Sorpresa: c'era sì un cavo di acciaio ma arrugginito, arrotolato appoggiato alla parete pochi metri oltre il bivacco. Di ferrata con tanto di cavo teso e fittoni e bolli rossi nemmeno l'ombra.
Altrimenti avremmo organizzato meglio la salita finale, chiedendo agli altri di andare più lentamente e di farci sicura.
Ci trovammo dopo esserci avventurati a vista, con le punte degli scarponi appoggiate a piccoli gradini di roccia e sotto di noi, a filo a piombo, la valle di San Lucano con formichine umane e macchinine che la transitavano. Capimmo il concetto di ESPOSIZIONE e lentamente con tremarella facendoci coraggio a vicenda, desistemmo e arrampicammo all'indietro e, con un sospiro di sollievo, arrivammo al Bivacco... a finire pane e mortadella.

Gli altri quattro invece raggiunsero la cima dell'Agner e videro con somma sorpresa sbucare dalla Nord due alpinisti teutonici in gran spolvero, con zainoni, corda fresca di produzione, imbragature e ferraglia varia.
Avevano completato la via Jori-Andreoletti-Zanutti.
I due, oltre ai nostri quattro, scesero assieme al bivacco e a sancire ancor di più la loro superiorità, ci fornirono da bere da borracce techno un ottimo the caldo che finalmente spinse in giù i paninazzi, con rutto liberatorio.
Che figura!
Poi i due veri alpinisti si lanciarono in discesa a balzi per il nevaio, con ramponi calzati, facenti parte del loro equipaggiamento.
Quando, prima, li avevamo invitati a percorrere assieme a noi il sentiero dello spallone più '"easy", ci avevano risposto "Thank you, we prefer hard ways!"

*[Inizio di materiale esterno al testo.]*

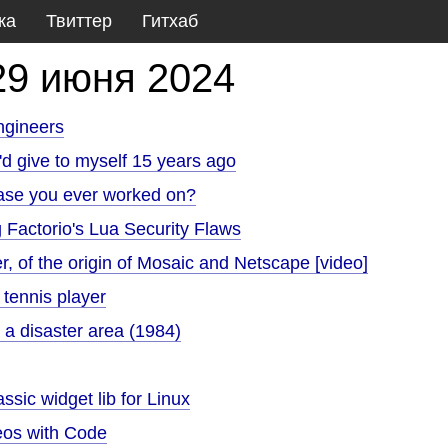
ка
Твиттер
Гитхаб
29 июня 2024
engineers
d give to myself 15 years ago
base you ever worked on?
Factorio's Lua Security Flaws
r, of the origin of Mosaic and Netscape [video]
 tennis player
a disaster area (1984)
k
sic widget lib for Linux
eos with Code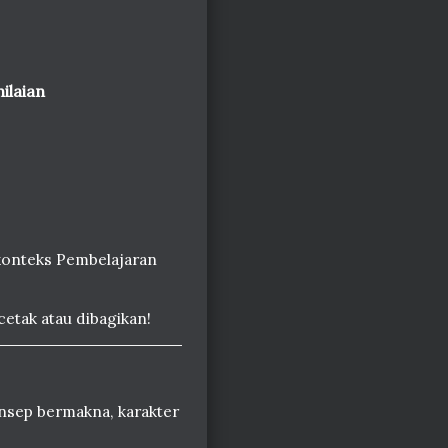
nilaian
onteks Pembelajaran
etak atau dibagikan!
onsep bermakna, karakter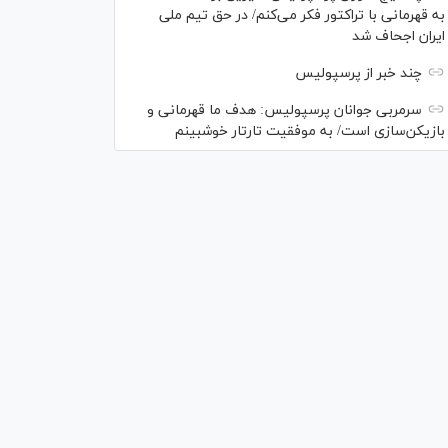
به قهرمانی با تراکتور فکر می‌کنم/ در حق تیم ملی
ایران اجحاف شد
چند خبر از پرسپولیس
سرمربی جوانان پرسپولیس: هدف ما قهرمانی و
بازیکن‌سازی است/ به موفقیت تارتار خوشبینم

Adesso che c'è la ferrata completa anche troppo, è sparita l'emozione ed anzi esiste pure la ferrata "Stella Alpina". In compenso manca la seggiovia!


Alberto Cecchetti.
Di peggio c'è sentir parlare di una ferrata che poi non c'è...

Motta di Livenza (Treviso), agosto 2021
(Ex residente a Rovigo - Cliente di Giancarlo Milan)

 


Spiegazioni dell'autore.

 

La foto dell'angolo "traditore" con cavo di acciaio arrugginito.
(Forse conoscete il dotato di casco? ...Francesco Zorzato, al secolo Chicco ora docente-ricercatore UniFerrara e accanto una sua sorella).


La foto si riferisce alla discesa di ritorno, dopo l'incontro coi fuori classe tedeschi.
Per la discesa scendemmo a gruppi scaglionati.
In due eravamo i chiudi fila, sopra avevamo rampa ripida col bivacco ancora visibile.
Da molto in basso un fratello di Francesco gli gridò: "Chiccooo, me son desmentegà la machina fotografica sul letìn del bivacco, vai su ti che te sì più vizìn."
Scaricato di zaino, il Chicco risalì sacramentando.
Arrivato al bivacco gridò in basso: "Qui non c'è nessuna macchina fotografica!"
Dal basso, rispose una voce: "Ah, scusa, era qui in fondo al mio zaino, in mezzo alla maglietta sudataaaaaa!"
L'altro ridiscese a rotta di collo con potenti imprecazioni a raffica.
Arrivati al rifugio Scarpa, ci abbeverammo e risalutammo i tedeschi che si stavano strafogando di polenta e spezzatino con un fiascone, modello impagliato, da due litri, davanti a loro.